**Aim of the exercise:** Lines outside the range are not wanted. Give again exactly the lines between the line holding "optimal lighting conditions" and the line holding "We offer installation", inclusive, from the listing below.

═══

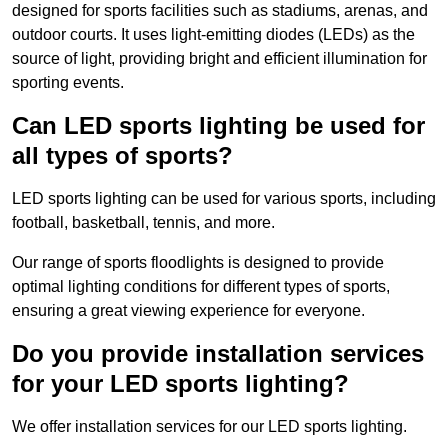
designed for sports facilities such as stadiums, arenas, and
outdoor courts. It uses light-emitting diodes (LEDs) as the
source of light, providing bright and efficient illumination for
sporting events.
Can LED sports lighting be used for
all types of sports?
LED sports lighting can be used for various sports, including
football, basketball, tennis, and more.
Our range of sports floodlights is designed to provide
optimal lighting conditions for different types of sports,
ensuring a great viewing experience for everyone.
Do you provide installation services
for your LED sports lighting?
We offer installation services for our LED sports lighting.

═══

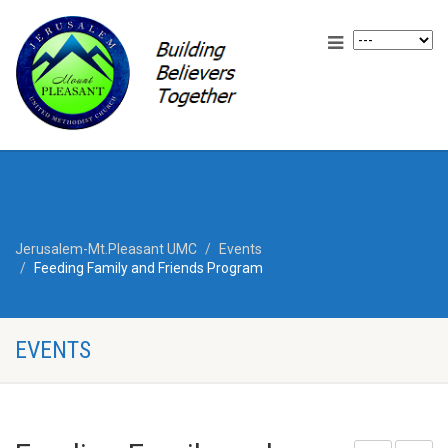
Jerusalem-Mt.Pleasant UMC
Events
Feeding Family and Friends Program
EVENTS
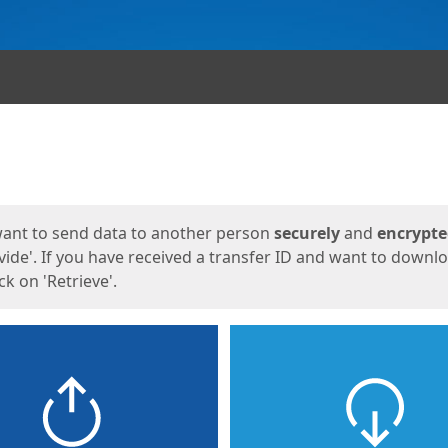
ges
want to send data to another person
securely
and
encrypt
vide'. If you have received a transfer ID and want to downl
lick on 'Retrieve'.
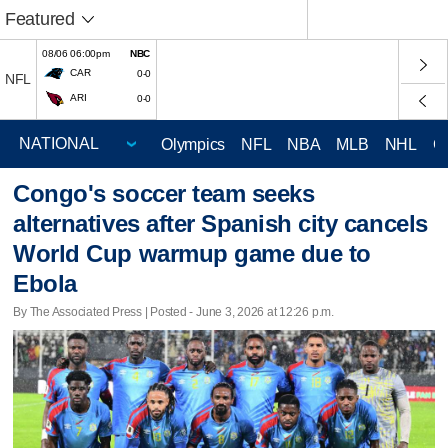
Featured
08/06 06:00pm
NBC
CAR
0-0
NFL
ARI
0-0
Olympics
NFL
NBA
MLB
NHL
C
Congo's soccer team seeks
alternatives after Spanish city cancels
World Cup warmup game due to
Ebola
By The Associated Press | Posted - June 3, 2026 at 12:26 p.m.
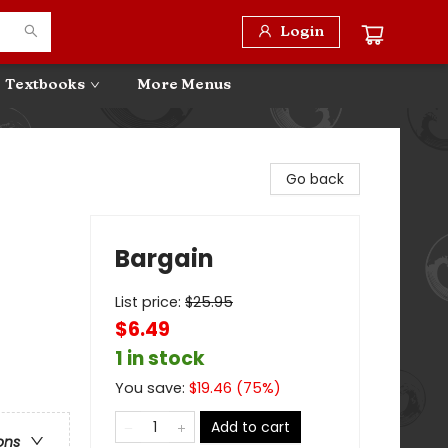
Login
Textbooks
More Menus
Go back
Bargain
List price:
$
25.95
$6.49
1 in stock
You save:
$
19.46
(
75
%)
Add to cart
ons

═══

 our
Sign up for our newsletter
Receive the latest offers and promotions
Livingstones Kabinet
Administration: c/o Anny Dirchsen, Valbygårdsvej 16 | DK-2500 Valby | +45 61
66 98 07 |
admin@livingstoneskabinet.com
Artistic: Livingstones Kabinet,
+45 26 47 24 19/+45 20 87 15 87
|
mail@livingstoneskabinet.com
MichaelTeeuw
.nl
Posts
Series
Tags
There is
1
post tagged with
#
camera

═══

**Output:**
optimal lighting conditions for different types of sports,
ensuring a great viewing experience for everyone.
Do you provide installation services
for your LED sports lighting?
We offer installation services for our LED sports lighting.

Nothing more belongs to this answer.